::: Dataset records :::
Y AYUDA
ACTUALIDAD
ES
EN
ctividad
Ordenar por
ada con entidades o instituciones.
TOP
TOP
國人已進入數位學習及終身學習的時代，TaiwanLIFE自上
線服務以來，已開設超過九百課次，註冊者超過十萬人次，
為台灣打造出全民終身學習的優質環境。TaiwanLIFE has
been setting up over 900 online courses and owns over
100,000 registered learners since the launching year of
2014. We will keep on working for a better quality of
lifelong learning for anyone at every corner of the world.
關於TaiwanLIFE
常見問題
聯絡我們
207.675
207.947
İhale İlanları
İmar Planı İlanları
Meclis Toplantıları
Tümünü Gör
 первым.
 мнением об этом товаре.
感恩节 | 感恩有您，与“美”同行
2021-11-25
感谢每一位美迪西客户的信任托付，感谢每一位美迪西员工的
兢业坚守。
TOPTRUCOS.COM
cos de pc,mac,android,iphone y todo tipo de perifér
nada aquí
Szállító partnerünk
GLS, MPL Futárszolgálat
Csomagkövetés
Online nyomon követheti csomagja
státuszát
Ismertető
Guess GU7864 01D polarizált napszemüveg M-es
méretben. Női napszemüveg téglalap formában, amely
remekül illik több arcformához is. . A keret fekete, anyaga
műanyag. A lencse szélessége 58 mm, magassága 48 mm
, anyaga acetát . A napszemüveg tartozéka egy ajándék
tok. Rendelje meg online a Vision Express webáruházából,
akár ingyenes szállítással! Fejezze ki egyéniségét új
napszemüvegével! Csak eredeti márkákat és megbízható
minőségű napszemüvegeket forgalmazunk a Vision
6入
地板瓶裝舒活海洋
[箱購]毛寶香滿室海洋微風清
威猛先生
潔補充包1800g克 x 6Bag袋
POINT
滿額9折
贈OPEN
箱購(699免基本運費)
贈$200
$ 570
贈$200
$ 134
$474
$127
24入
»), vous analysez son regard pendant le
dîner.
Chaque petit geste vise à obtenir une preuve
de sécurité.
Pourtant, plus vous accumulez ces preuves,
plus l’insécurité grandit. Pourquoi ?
:::
::: Dataset records :::
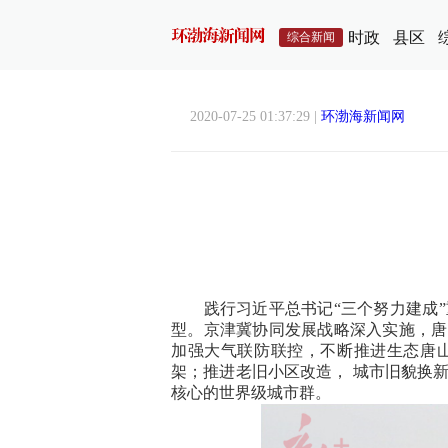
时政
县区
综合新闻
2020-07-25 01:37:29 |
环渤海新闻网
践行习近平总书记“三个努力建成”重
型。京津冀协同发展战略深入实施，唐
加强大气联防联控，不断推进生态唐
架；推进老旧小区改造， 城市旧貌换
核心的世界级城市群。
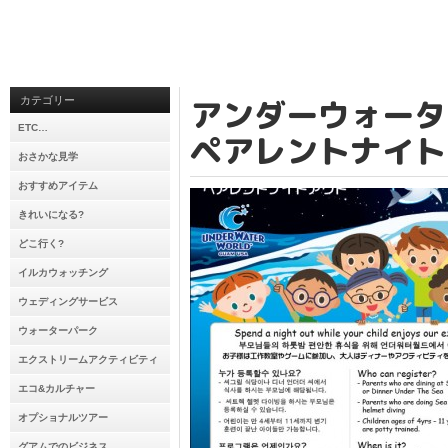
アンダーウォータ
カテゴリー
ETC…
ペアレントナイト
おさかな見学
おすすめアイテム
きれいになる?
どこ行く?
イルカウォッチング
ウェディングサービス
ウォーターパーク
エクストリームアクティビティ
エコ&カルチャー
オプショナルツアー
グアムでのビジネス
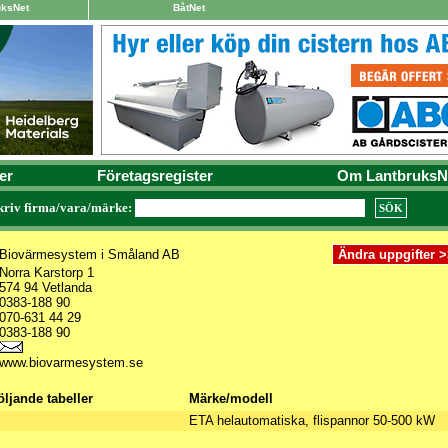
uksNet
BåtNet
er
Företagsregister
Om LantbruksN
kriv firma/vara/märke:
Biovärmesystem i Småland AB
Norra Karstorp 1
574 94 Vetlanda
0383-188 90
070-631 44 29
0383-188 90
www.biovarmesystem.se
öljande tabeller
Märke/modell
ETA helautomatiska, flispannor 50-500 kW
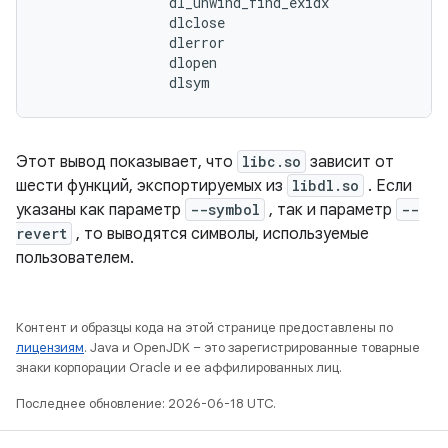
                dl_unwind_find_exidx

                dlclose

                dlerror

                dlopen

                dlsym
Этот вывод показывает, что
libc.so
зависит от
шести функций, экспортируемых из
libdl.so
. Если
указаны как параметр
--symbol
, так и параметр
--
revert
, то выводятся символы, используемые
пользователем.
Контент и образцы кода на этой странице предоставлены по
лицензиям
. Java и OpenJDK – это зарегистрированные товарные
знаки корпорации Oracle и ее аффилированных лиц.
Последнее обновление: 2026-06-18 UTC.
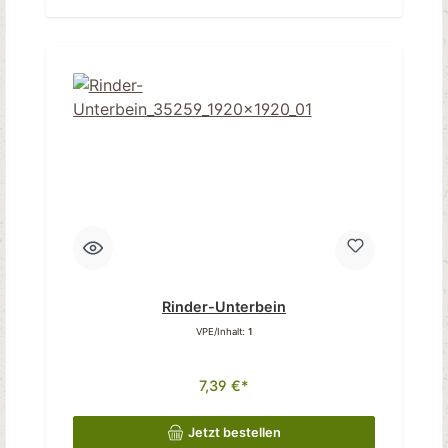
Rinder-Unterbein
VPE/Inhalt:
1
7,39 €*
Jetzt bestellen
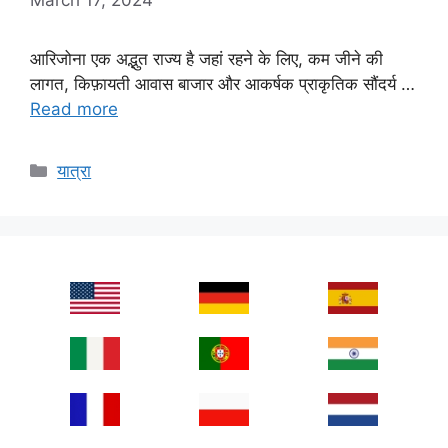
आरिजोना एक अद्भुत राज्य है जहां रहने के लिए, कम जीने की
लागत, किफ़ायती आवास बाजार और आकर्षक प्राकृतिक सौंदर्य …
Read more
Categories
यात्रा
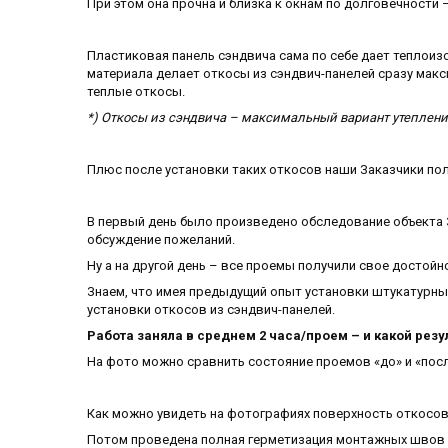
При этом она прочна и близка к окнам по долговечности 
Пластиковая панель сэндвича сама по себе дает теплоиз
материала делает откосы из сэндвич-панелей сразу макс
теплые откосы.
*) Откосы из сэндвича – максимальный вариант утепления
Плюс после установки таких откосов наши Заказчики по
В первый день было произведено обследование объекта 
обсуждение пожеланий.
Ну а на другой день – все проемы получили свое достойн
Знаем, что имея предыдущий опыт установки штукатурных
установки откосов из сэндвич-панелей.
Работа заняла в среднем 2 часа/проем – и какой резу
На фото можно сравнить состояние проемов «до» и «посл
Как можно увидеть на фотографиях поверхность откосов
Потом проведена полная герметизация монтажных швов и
:::
What to produce: Looking at the entries above, how many lines contain "anyaga"? State the number and nothing more.

Response to the task: 2